Publisher Electronic Arts wird immer wieder gerne für seine jährlichen Fortsetzungen diverser Spielereihen kritisiert. In diesem Zusammenhang sorgt jetzt der neue Vorstandsvorsitzende von EA, John Riccitiello, für eine durchaus überraschende Äußerung, zumindest für den einen oder anderen Gamer. Gegenüber dem Wall Street Journal forderte er nämlich mehr Innovationen.

Riccitiello bezieht sich dabei jedoch nicht nur auf sein eigenes Unternehmen, sondern auf die gesamte Branche. Man müsse verstärkt auf nicht so traditionelle Märkte setzen, um damit die Gelegenheitsspieler anzusprechen. Zudem sollte man mit den Verkaufsstrategien experimentieren - außerhalb des Standards von 50 bis 60 Dollar teuren Titeln mit 40 Stunden Spielzeit, die von den wenigsten Käufern vollendet werden.

„Wir langweilen die Leute zu Tode und machen Spiele, die immer schwieriger zu absolvieren sind.“, so Riccitiello. Als Beispiele für solch innovative Titel nennt er beispielsweise Activisions Guitar Hero, Vivendis World of WarCraft oder Rock Band, bei dem Electronic Arts mit MTV und den ehemaligen Guitar Hero-Machern Harmonix zusammenarbeitet.

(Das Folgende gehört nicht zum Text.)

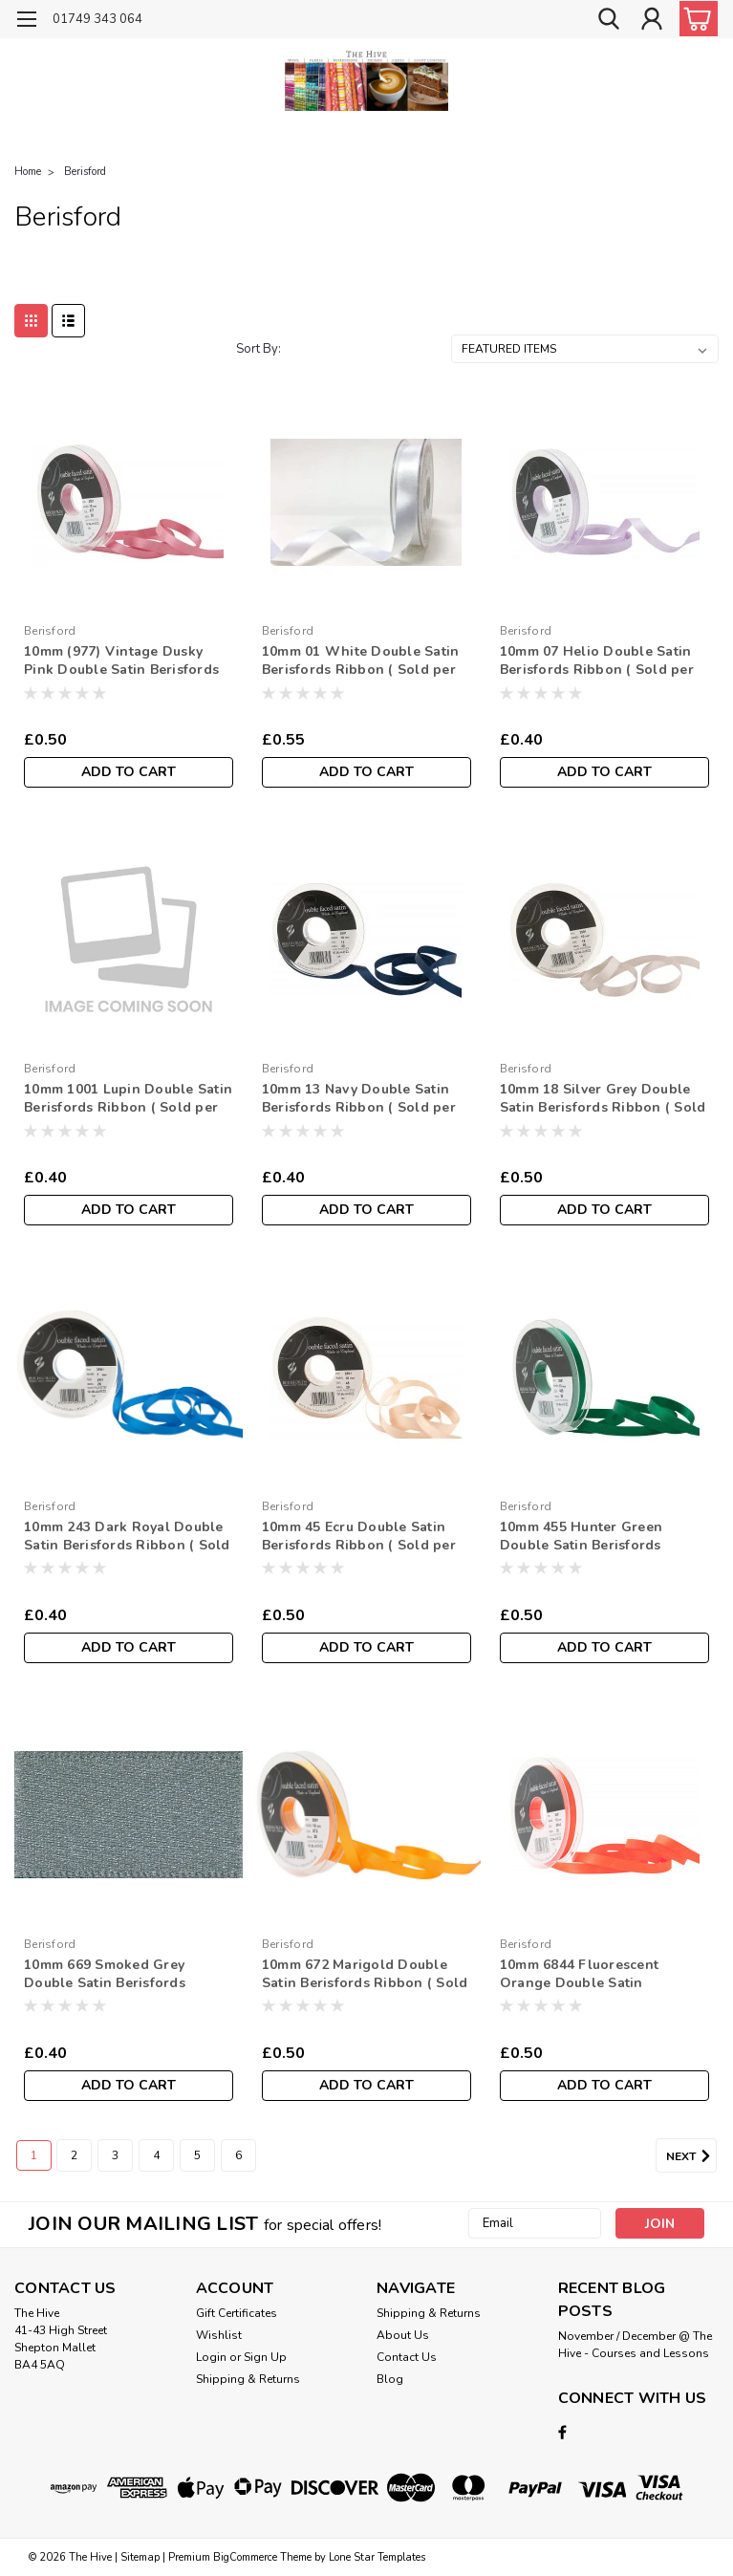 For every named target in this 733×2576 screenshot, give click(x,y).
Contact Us (407, 2357)
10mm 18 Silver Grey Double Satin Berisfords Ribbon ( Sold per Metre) (603, 1099)
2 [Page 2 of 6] (74, 2155)
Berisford (85, 171)
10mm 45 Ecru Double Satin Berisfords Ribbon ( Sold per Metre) (359, 1537)
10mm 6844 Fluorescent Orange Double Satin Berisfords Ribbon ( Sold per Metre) (597, 1975)
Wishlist (219, 2335)
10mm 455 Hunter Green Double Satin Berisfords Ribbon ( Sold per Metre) (584, 1537)
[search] (608, 19)
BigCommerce (245, 2557)
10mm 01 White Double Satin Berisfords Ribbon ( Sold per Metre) (361, 661)
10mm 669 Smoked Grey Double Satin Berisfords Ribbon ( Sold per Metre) (108, 1975)
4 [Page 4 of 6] (156, 2155)
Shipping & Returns (248, 2379)
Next (691, 2156)
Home (27, 171)
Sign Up (265, 2357)
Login (211, 2357)
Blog (390, 2379)
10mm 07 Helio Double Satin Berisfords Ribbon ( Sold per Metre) (597, 661)
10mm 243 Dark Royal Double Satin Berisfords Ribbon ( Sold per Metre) (127, 1537)
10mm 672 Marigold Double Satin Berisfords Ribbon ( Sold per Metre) (365, 1975)
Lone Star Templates (377, 2557)
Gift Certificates (236, 2313)
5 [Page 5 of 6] (197, 2155)
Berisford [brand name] (49, 631)
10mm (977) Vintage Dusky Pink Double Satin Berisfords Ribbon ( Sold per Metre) (121, 661)
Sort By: (258, 348)
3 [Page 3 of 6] (115, 2155)
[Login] (651, 19)
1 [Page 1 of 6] (34, 2155)
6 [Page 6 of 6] (238, 2155)
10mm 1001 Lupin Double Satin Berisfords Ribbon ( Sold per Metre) (128, 1099)
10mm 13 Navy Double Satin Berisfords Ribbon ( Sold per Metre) (359, 1099)
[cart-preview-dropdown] (694, 18)
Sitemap (140, 2557)
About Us (403, 2335)
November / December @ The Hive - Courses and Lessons (635, 2344) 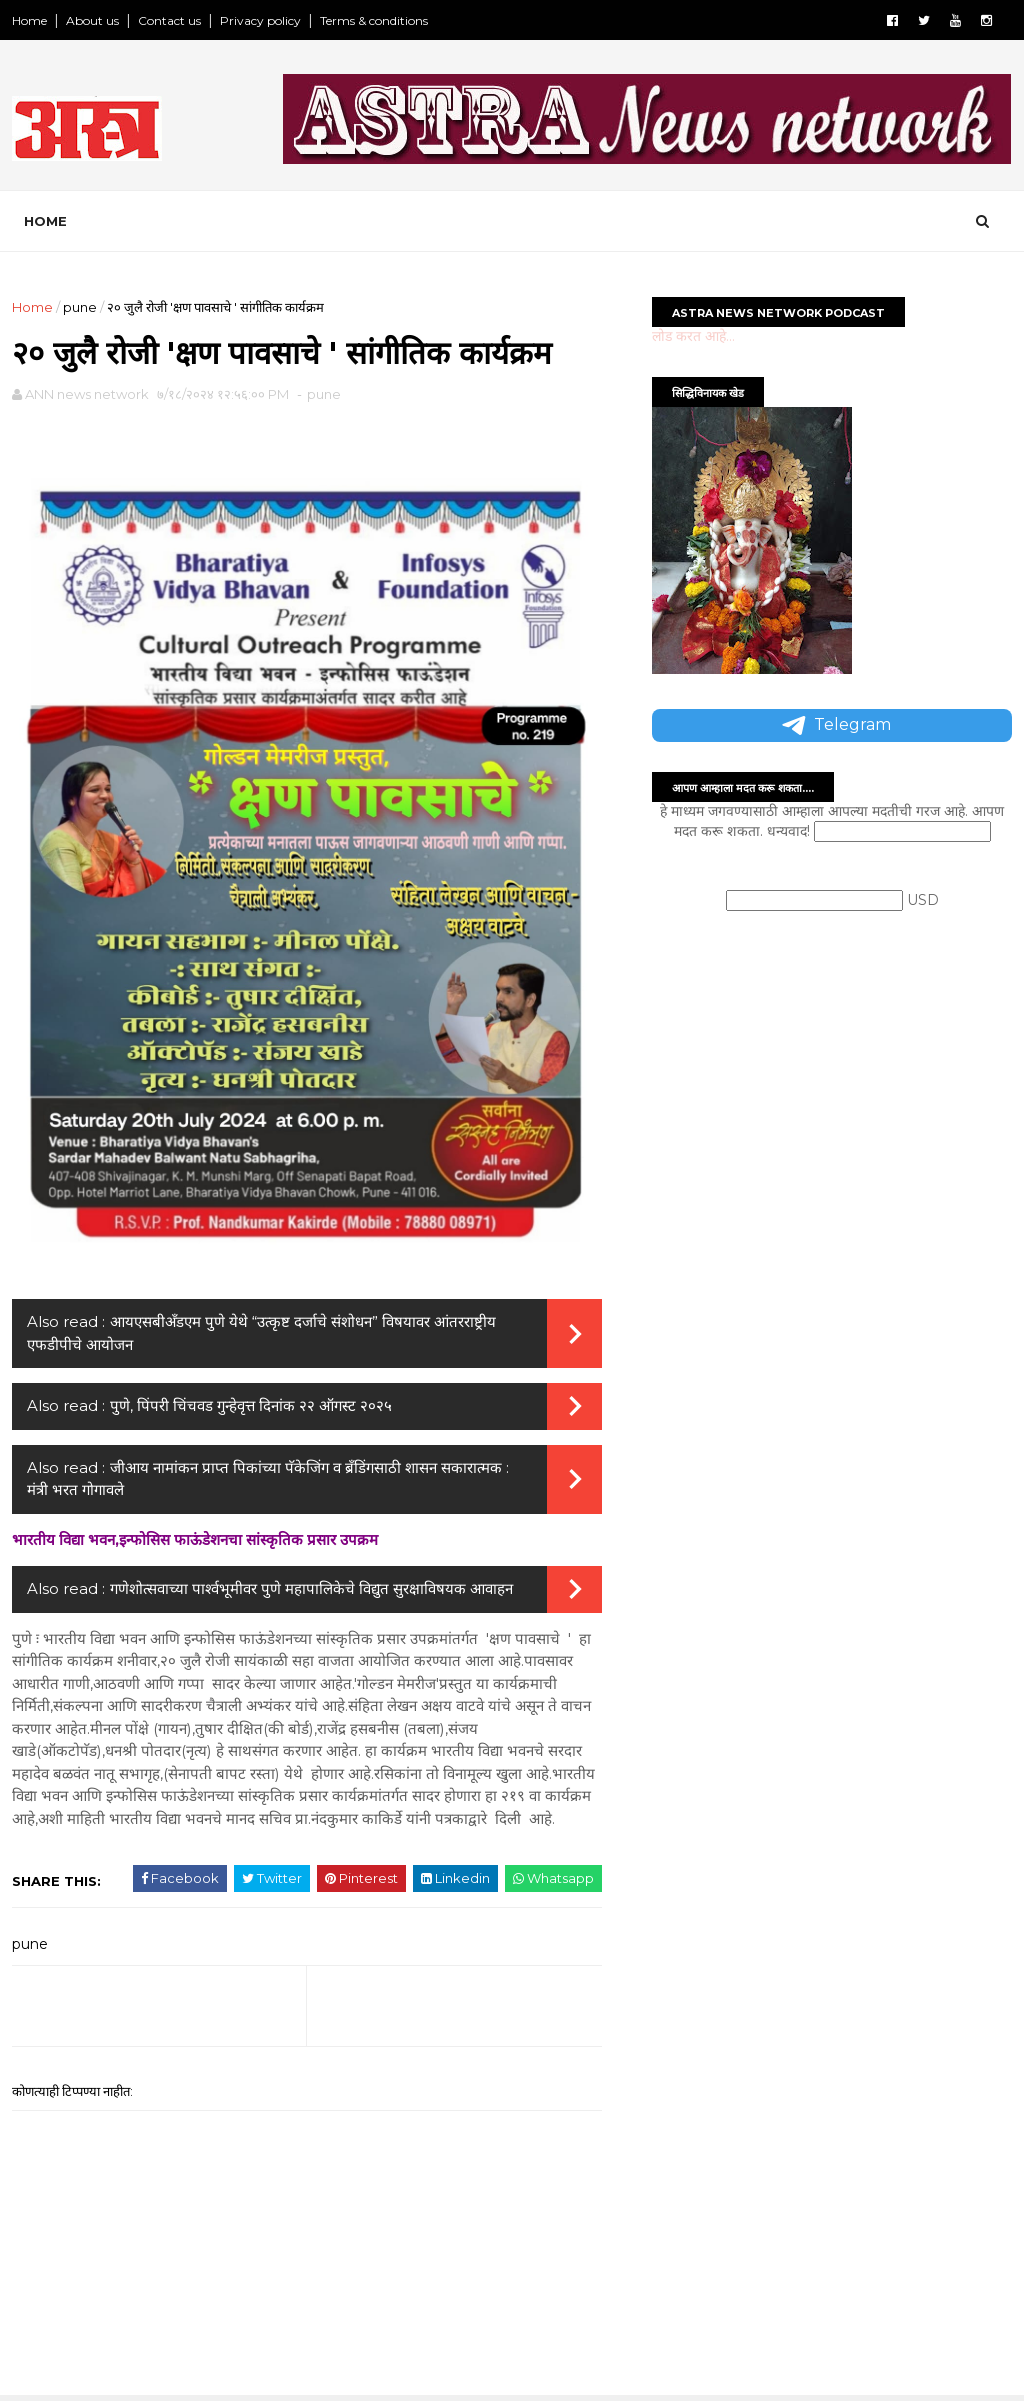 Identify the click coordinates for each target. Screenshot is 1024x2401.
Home (29, 20)
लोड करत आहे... (693, 336)
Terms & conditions (374, 20)
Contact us (169, 20)
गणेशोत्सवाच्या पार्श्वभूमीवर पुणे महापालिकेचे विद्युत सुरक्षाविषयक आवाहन (311, 1588)
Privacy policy (260, 20)
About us (92, 20)
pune (80, 307)
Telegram (835, 725)
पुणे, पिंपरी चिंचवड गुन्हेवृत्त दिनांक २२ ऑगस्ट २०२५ (251, 1405) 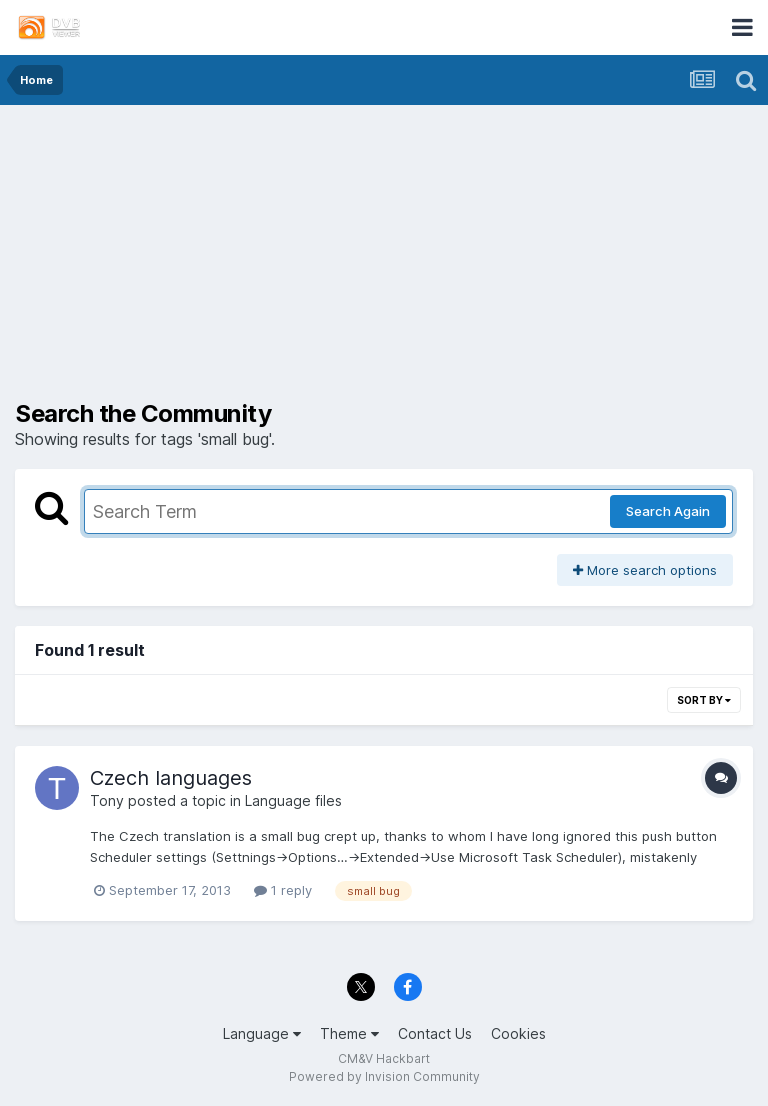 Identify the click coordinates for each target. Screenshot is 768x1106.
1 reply (283, 890)
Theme (349, 1033)
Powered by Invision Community (384, 1076)
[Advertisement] (384, 260)
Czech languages (171, 778)
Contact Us (435, 1033)
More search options (645, 570)
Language (262, 1033)
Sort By (704, 700)
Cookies (518, 1033)
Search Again (668, 511)
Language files (293, 800)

Fortsetzungen hält Riccitiello jedoch weiterhin für eine gute Strategie, sofern sie einfallsreicher sind als in der Vergangenheit. „Die meiste Zeit wiederholt sich die Industrie. Es gab viele Produkte, die wie das Spiel aus dem vorangegangenen Jahr aussahen, das wiederum sehr an dessen Vorgänger erinnerte.“

Quelle:Eurogamers.de

:smiley: Sorry,aber das das ausgerechnet von den Weltmeistern der Fortsetzungen kommt,ist nahe am Rand der Lächerlichkeit.

Aber mal zu den Fakten.
Nintendo macht es zur Zeit allen vor,wie man neue Kunden im Videospielegeschäft erschliesst. Nun hört man auf einmal überall:„Wir haben jahrelang nur Scheisse produziert“.„Wir müssen uns ändern“,ja sogar die Spieler langweilen sich zu tode.
Da sich eine Sache mit den Jahrzehnten weiterentwickelt und anspruchsvoller wird,liegt an selbiger Natur. Da sich die Formel 1,alle drei bis fünf Jahre selbst einbremst,sind wir ja gewohnt.Das aber die Videospiele Industrie das tut,ist mir nicht so ganz klar.Logischerweise ist ein Spiel mit 40 Stunden Spiellänge nicht jedermanns Sache.Aber wer hat denn diesen Einheitsbrei, die ganzen Jahre ,den Usern vorgesetzt? Es wurde vorgesetzt und es hat gefressen werden müssen.
Nintendo hat Jahrelang den Usern vorgekaut,welche Spiele nach Meinung des Konzerns „richtig“ seien.Das hat Nintendo im Konsolenbereich fast an den Rand der Bedeutungslosigkeit geführt.Die Folge war ein rückbesinnen auf alte Werte,bei denen es in erster Linie um den Spass ging. Nun verkauft Nintendo rekordmässig und alle sehen es als der Stein der Waisen an. Das ist aber nur bedingt richtig.Es gibt wohl Spieler die anspruchsvolle Simulationen lieben und einzig allein deswegenn daddeln.
Vielmehr ist nun hoffentlich keine Wende zum anderen Extrem zu beobachten.
Einfache Spiele kostenweniger Geld und haben dadurch eine höhere Rendite.
Das ist toll.
Ich möchte aber endlich mal wieder jedes Genre bedient haben.Wo bleiben 2D Jump´n run oder erstklassische Beat em up(mit neuen Ideen).
Ich bin ja auch für neue Ideen,aberf vergesst bitte die alten Genre nicht.
Und noch eines bitte.
Lasst die User entscheiden was sie wollen und nicht die Abverkaufszahlen.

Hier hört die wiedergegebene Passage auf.